------ Supplied information

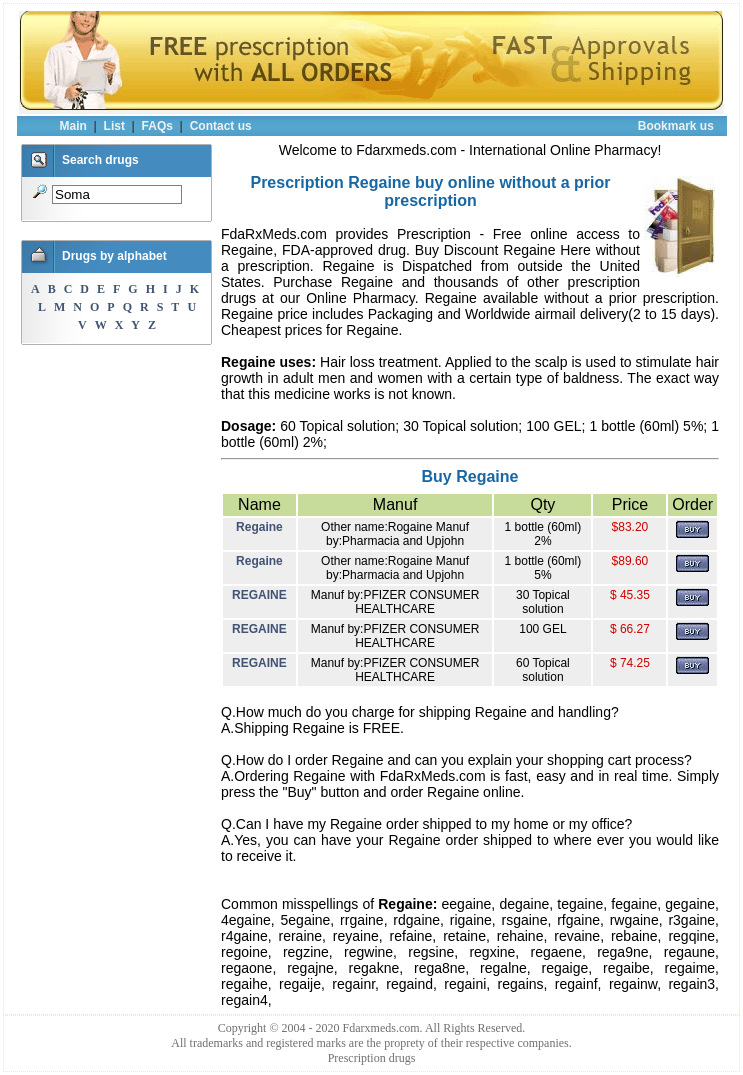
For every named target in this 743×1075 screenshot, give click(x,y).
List (114, 126)
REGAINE (259, 595)
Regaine (259, 527)
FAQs (157, 126)
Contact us (221, 126)
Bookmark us (676, 126)
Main (73, 126)
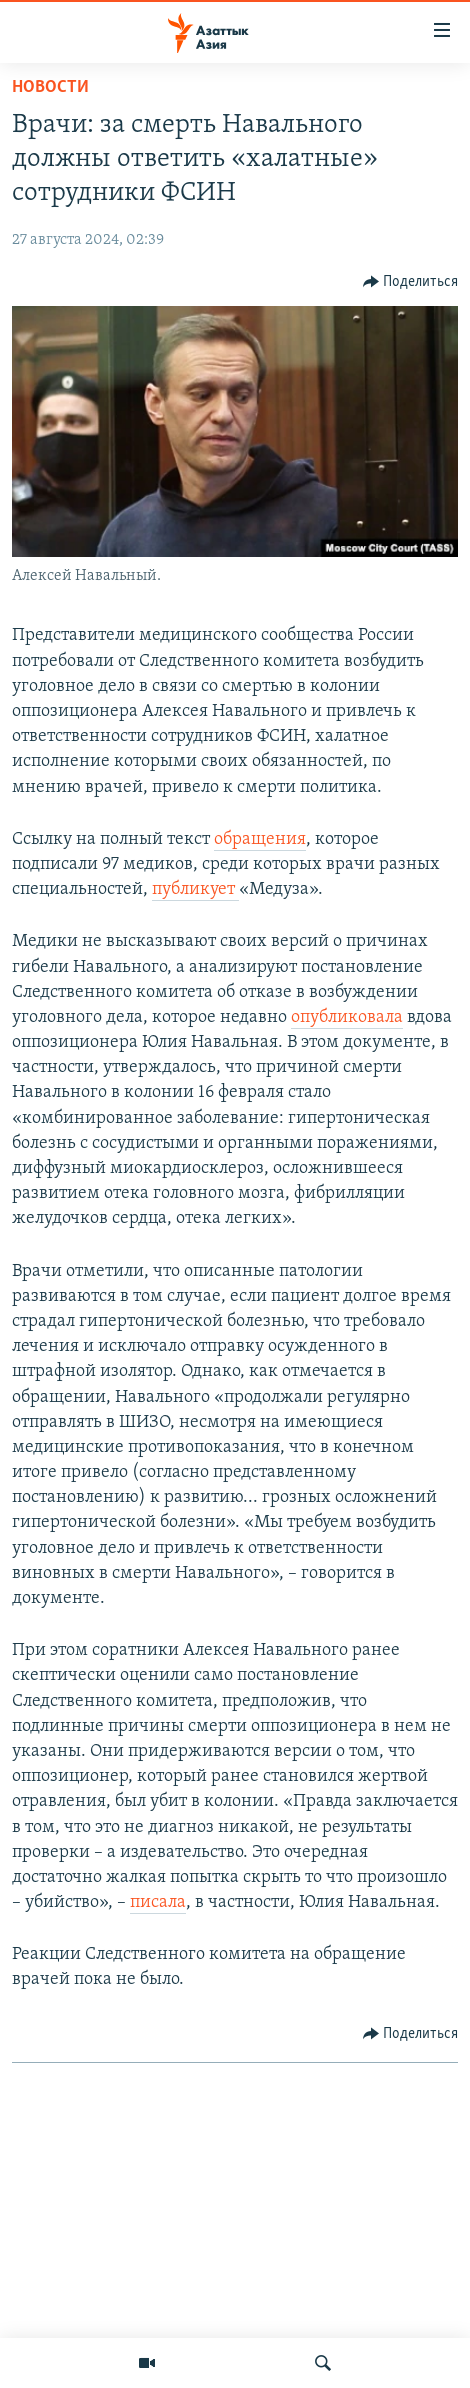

------------

The records above should be copied word for word, with the pictures left out.

Task solution:
For every named target in this 743×1075 screenshot, give click(x,y).
List (114, 126)
REGAINE (259, 595)
Regaine (259, 527)
FAQs (157, 126)
Contact us (221, 126)
Bookmark us (676, 126)
Main (73, 126)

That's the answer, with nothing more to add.